The making of Harbin is like no other Chinese city. In 1898, Russian engineers and workers from both Russia and China came to build the Chinese Eastern Railway. They were soon followed by Russian Jews fleeing pogroms, and then aristocrats driven out by the Bolshevik Revolution and White Russian troops seeking refuge after defeat in civil war.
By the 1920s, more than 100,000 Russians had settled in Harbin, along with thousands more representing at least 50 nationalities. The city become a major economic centre, with broad boulevards, onion-domed Orthodox churches, villas, department stores and hotels. The new settlers established hospitals, banks and theaters, published newspapers and founded ballet troupes and orchestras.
Chinese were also drawn to Harbin, first to help build the railway and later for business.
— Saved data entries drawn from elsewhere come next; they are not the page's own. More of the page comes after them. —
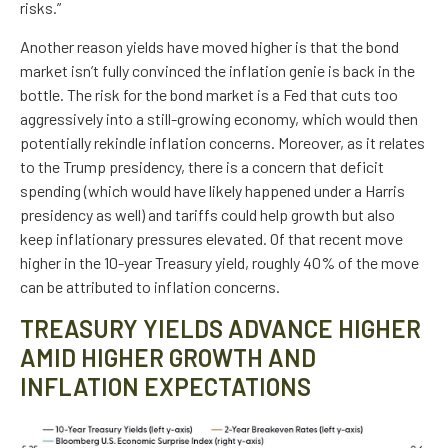
risks.”
Another reason yields have moved higher is that the bond
market isn’t fully convinced the inflation genie is back in the
bottle. The risk for the bond market is a Fed that cuts too
aggressively into a still-growing economy, which would then
potentially rekindle inflation concerns. Moreover, as it relates
to the Trump presidency, there is a concern that deficit
spending (which would have likely happened under a Harris
presidency as well) and tariffs could help growth but also
keep inflationary pressures elevated. Of that recent move
higher in the 10-year Treasury yield, roughly 40% of the move
can be attributed to inflation concerns.
TREASURY YIELDS ADVANCE HIGHER
AMID HIGHER GROWTH AND
INFLATION EXPECTATIONS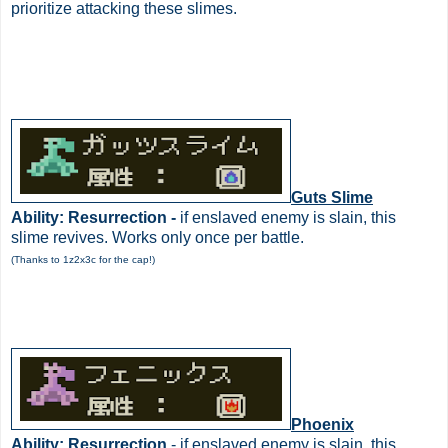
prioritize attacking these slimes.
Guts Slime
Ability: Resurrection -
if enslaved enemy is slain, this
slime revives. Works only once per battle.
(Thanks to 1z2x3c for the cap!)
Phoenix
Ability: Resurrection
- if enslaved enemy is slain, this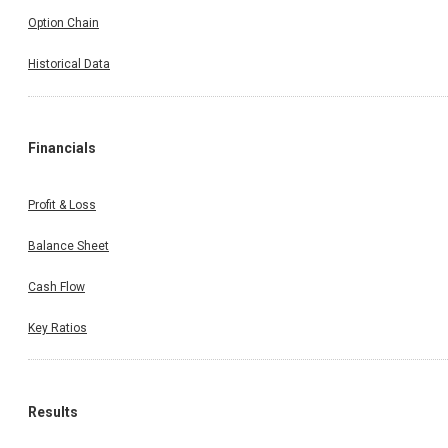
Option Chain
Historical Data
Financials
Profit & Loss
Balance Sheet
Cash Flow
Key Ratios
Results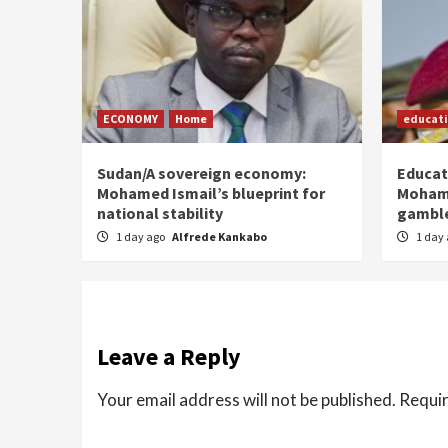
ECONOMY
Home
educat
Sudan/A sovereign economy:
Educat
Mohamed Ismail’s blueprint for
Moham
national stability
gamble
1 day ago
Alfrede Kankabo
1 day
Leave a Reply
Your email address will not be published.
Requir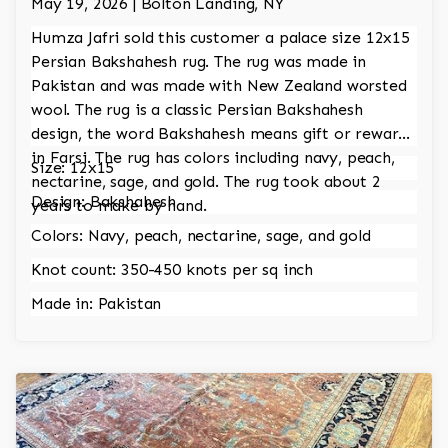
May 19, 2026 | Bolton Landing, NY
Humza Jafri sold this customer a palace size 12x15
Persian Bakshahesh rug. The rug was made in
Pakistan and was made with New Zealand worsted
wool. The rug is a classic Persian Bakshahesh
design, the word Bakshahesh means gift or reward
in Farsi. The rug has colors including navy, peach,
Size: 12x15
nectarine, sage, and gold. The rug took about 2
Design: Bakshahesh
years to make by hand.
Colors: Navy, peach, nectarine, sage, and gold
Knot count: 350-450 knots per sq inch
Made in: Pakistan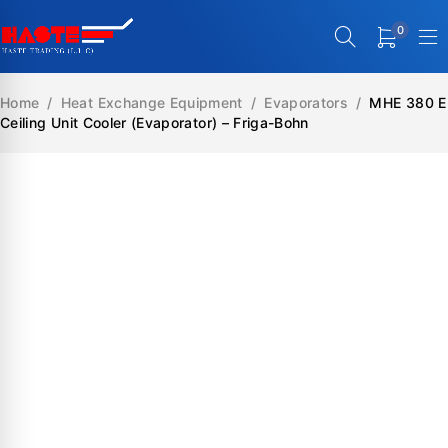
0
Home
/
Heat Exchange Equipment
/
Evaporators
/
MHE 380 E
Ceiling Unit Cooler (Evaporator) – Friga-Bohn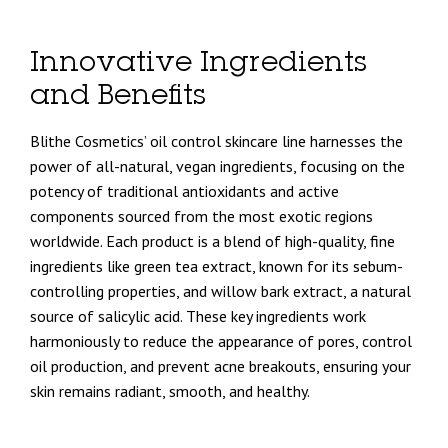
Innovative Ingredients
and Benefits
Blithe Cosmetics’ oil control skincare line harnesses the
power of all-natural, vegan ingredients, focusing on the
potency of traditional antioxidants and active
components sourced from the most exotic regions
worldwide. Each product is a blend of high-quality, fine
ingredients like green tea extract, known for its sebum-
controlling properties, and willow bark extract, a natural
source of salicylic acid. These key ingredients work
harmoniously to reduce the appearance of pores, control
oil production, and prevent acne breakouts, ensuring your
skin remains radiant, smooth, and healthy.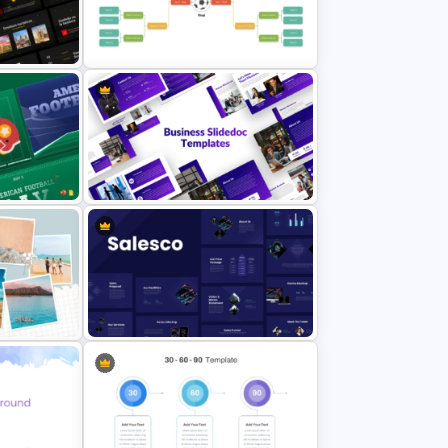
oint
Free 90s Vibes Instagram Planner
erPoint
Soccer Tournament Bracket
Template
ay
Business Slidedocs Templates
rPoint
Sales Presentation Template for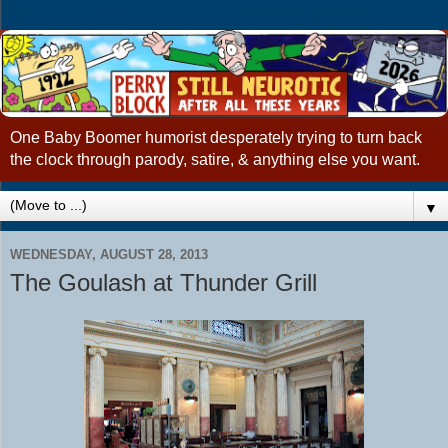
One Baby Boomer humorist desperately trying to turn back
the clock through parody, satire, & anything else you want.
▼
WEDNESDAY, AUGUST 28, 2013
The Goulash at Thunder Grill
Some set up shops and factories and became successful entrepreneurs. Borrowing designs from their foreign neighbours, many built stone houses with European exteriors and Chinese-style interior courtyards — a style local residents commonly call “Chinese baroque”.
The first major remaking of Harbin occurred soon after the Communists came to power. When Mao Zedong visited Harbin in 1950, he declared that it should be transformed from a consumption-based city to a production-dominated one. The central government made Harbin an industrial base and built large factories and Soviet-style apartment blocks. Then, during the Cultural Revolution in the 1960s, about 80 per cent of the city’s roughly 50 synagogues and churches were demolished by Red Guards, including the grand wooden Orthodox cathedral, St Nicholas, built in 1900.
It is only in recent years that the local government, finally realising that the city’s unique architecture could attract tourists, began renovating some of the surviving older buildings. Now, the city takes pride in St Sophia Cathedral, which has been preserved as a museum, and the Russian buildings along the Central Boulevard. One synagogue has been turned into a concert hall, and another into a Jewish museum.
But to local preservationists, those efforts have come too late, and in some cases are ill conceived.
In the Lao Daowai neighbourhood, the city government has evicted the local residents, torn down the old houses, replaced them with new buildings that mimic an old style and rented the structures out to commercial enterprises.
The project, which has counterparts in many other Chinese cities that have constructed new “old cities,” has been met with scorn from local preservationists who say it is absurd that the government is tearing down authentic older architecture and building imitations.
“It’s a failure, because it’s fake,” Hu said.
Evicting the old residents, and with them the popular restaurants and shops they ran, has destroyed the character of the district, they say.
“People have left and shops are gone,” said Yin Haijie, a sociology professor at the Harbin Institute of Technology. “Cultural preservation means nothing to real estate developers and the government. Nothing is being considered but economic interests.”
Yin said the city lacked good channels for local scholars and preservationists to communicate with the government. “We are really disadvantaged. The government is strong and society is weak,” she said.
On a recent afternoon, workers were drilling into Jihong Bridge’s concrete walkways. The bridge’s four obelisks and the carved lion heads that have stood sentinel for nearly a century glistened in the sun.
“We have tried,” Gao said. “In the end we might be powerless, but we are still trying our best.”